Infatti, da una parte la missione storica del Figlio di Dio si compie nel mistero pasquale, ossia in quella dedizione sacrificale in cui il male è definitivamente sconfitto, dall’altra tale missione non può che essere trinitariamente radicata nella eterna generazione del Figlio. Allora l’atto soteriologico supremo della missione redentrice del Figlio rivela l’intimo mistero della Vita divina come amore assoluto che liberamente si offre alla libertà dell’uomo. Balthasar nella sua Teodrammatica vede la dimensione trinitaria dell’Eucaristia proprio radicata nell’eterna generazione del Figlio. Questi, ricevendosi dall’eternità e per l’eternità dal Padre nel comune Spirito, risponde eucaristicamente a tale amore in un atto di totale disponibilità. In esso si fonda la possibilità della creazione di libertà finite e l’impegno di Dio in questa creazione fino al compimento del disegno del Padre nel mistero pasquale[35].

Appare rivelatore della dimensione trinitaria del dono di Cristo il rendimento di grazie che il Figlio compie nell’Ultima Cena. E non solo per l’antica liberazione ma soprattutto per ciò che Egli stesso è per il mondo: salvezza definitiva ed insuperabile: «Il Figlio ringrazia il Padre (eucharistêin, euloghêin) di aver permesso di disporre del Figlio in modo tale che ne risulta, nello stesso tempo, la rivelazione più alta dell'amore divino (la sua glorificazione) e la salvezza degli uomini»[36].

L’Eucaristia rivela in tal modo la precedenza assoluta dell’amore trinitario. Esso si può liberamente manifestare lungo la storia nella forma del sacrificio del Figlio (solidarietà) e, più ancora radicalmente, in quel supremo dono di Sé che Egli, innocente, compie prendendo il posto del peccatore con la morte di croce. In tal modo lo “scambio di posto” (sostituzione vicaria) manifesta tutta la densità soteriologia della divina liberalità: la «differenza che si manifesta nel mistero della croce tra il Padre ed il Figlio, che prende il nostro posto, nell’unità del loro Spirito Santo, manifesta la vitalità del mistero trinitario come fondamento del dono eucaristico»[37].

L’Eucaristia del Figlio si rivela pienamente nel Suo prendere su di Sé l’“antieucaristica” posizione dell’uomo peccatore.
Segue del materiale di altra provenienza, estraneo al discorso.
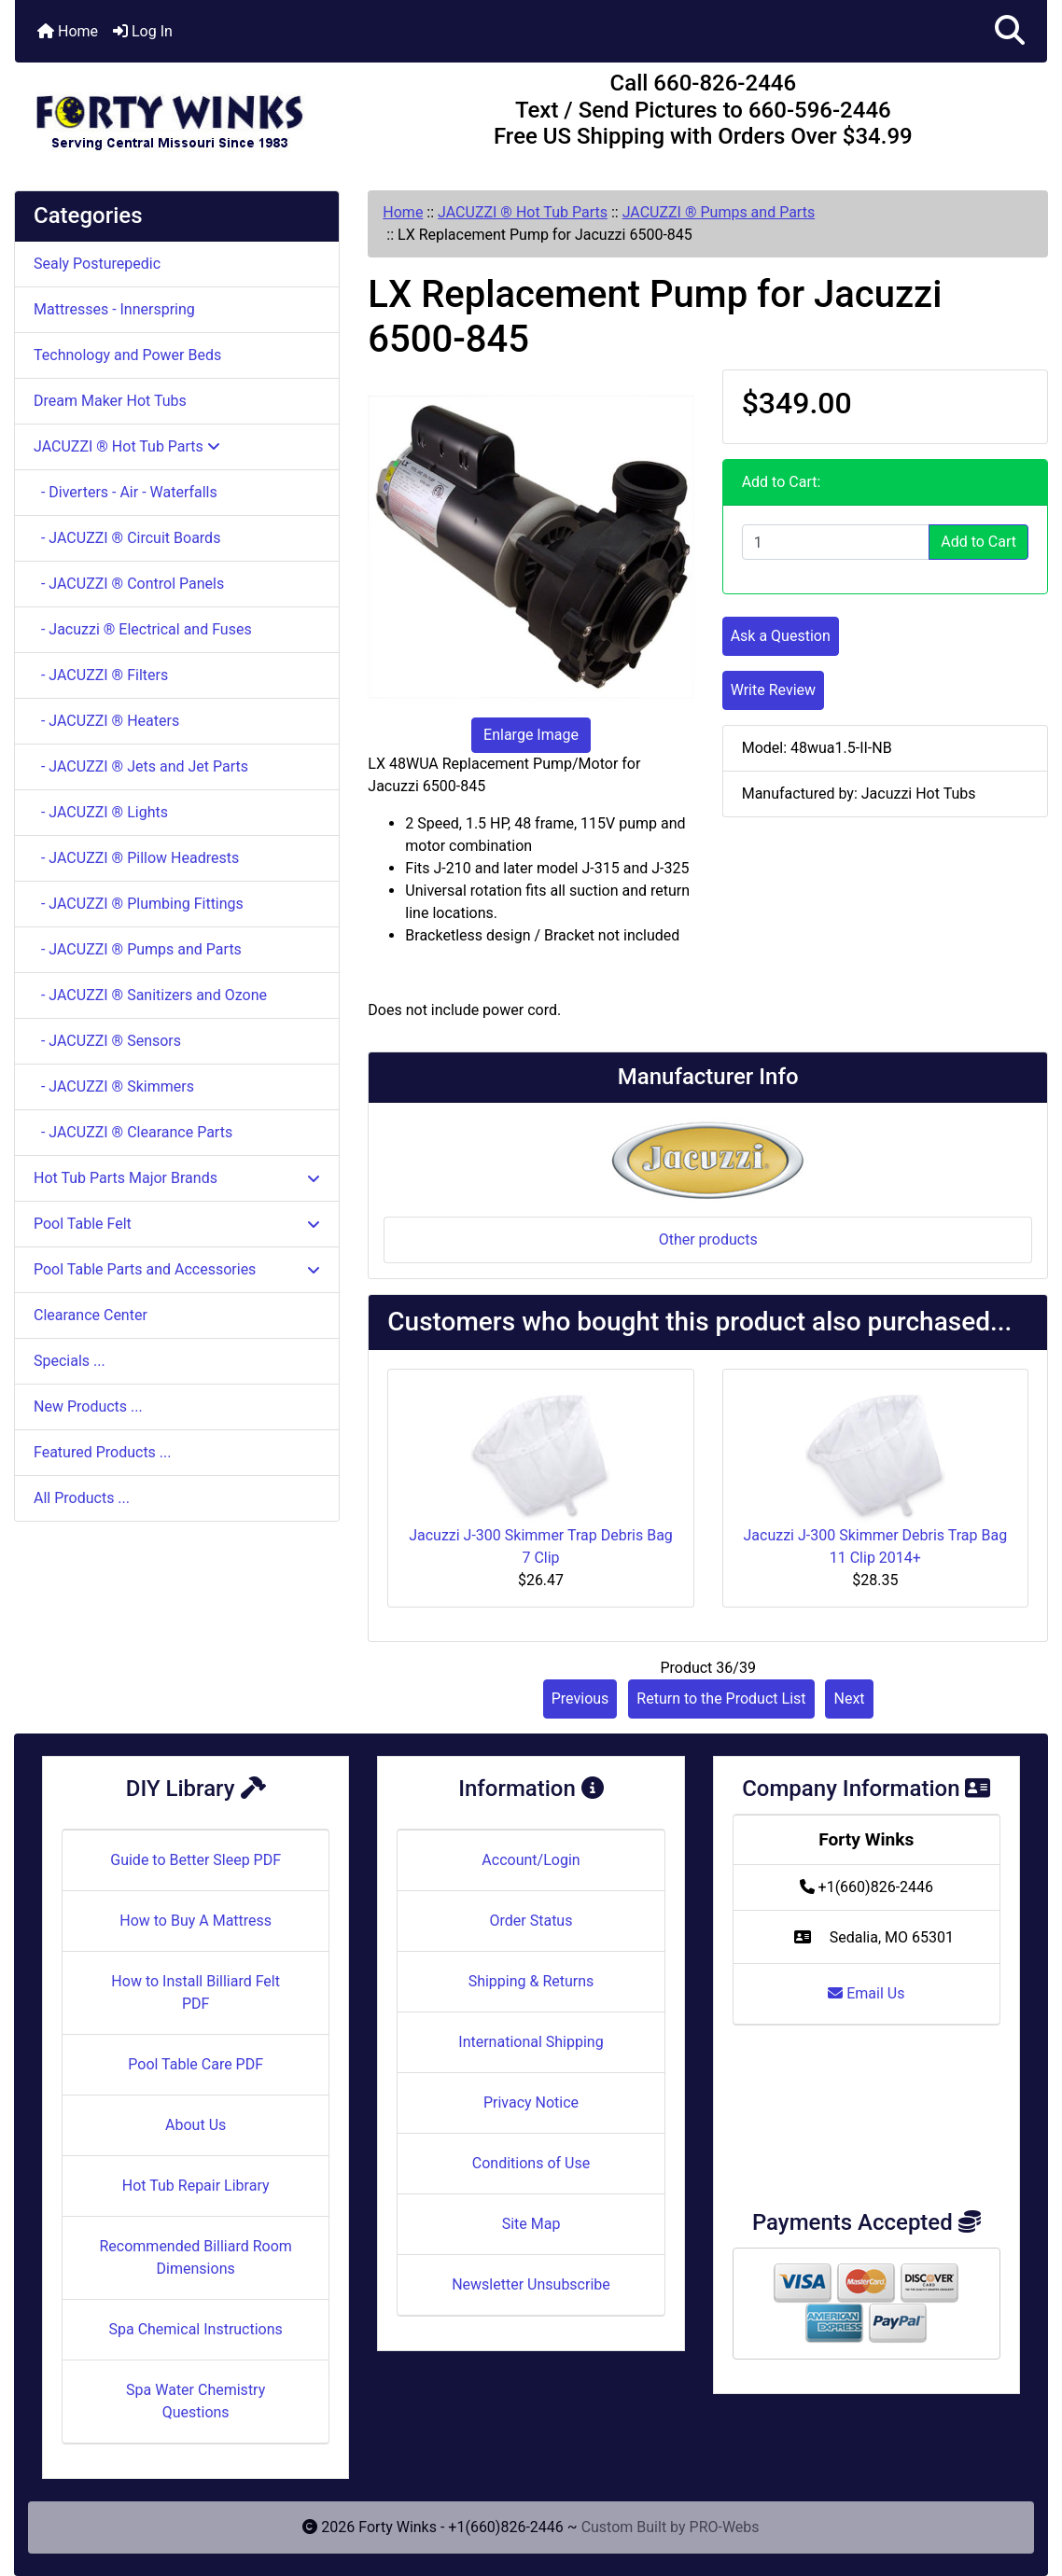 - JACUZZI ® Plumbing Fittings (139, 903)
Costui, chiudendosi alla chiamata divina, ferisce mortalmente la propria umanità. Il dono radicale dell’evento pasquale restituisce all’uomo la possibilità di vivere la propria esistenza come dono. Il Figlio di Dio incarnato, realizzando nel modo più radicale il Suo essere dal Padre e verso il Padre, in forza del loro comune Spirito di Verità e di Amore, può smascherare l’essere da sé e verso di sé dell’uomo peccatore, riaprendo il percorso verso una umanità redenta, capace di risanare le ferite più profonde nell’uomo e tra gli uomini.

L’Eucaristia ci appare qui come supremo dono salvifico della Trinità che riapre all’uomo la via della guarigione dal peccato, della riscoperta della propria dignità filiale e della possibilità di una relazione autenticamente comunionale con le altre persone, anch’esse chiamate alla pienezza della figliolanza divina.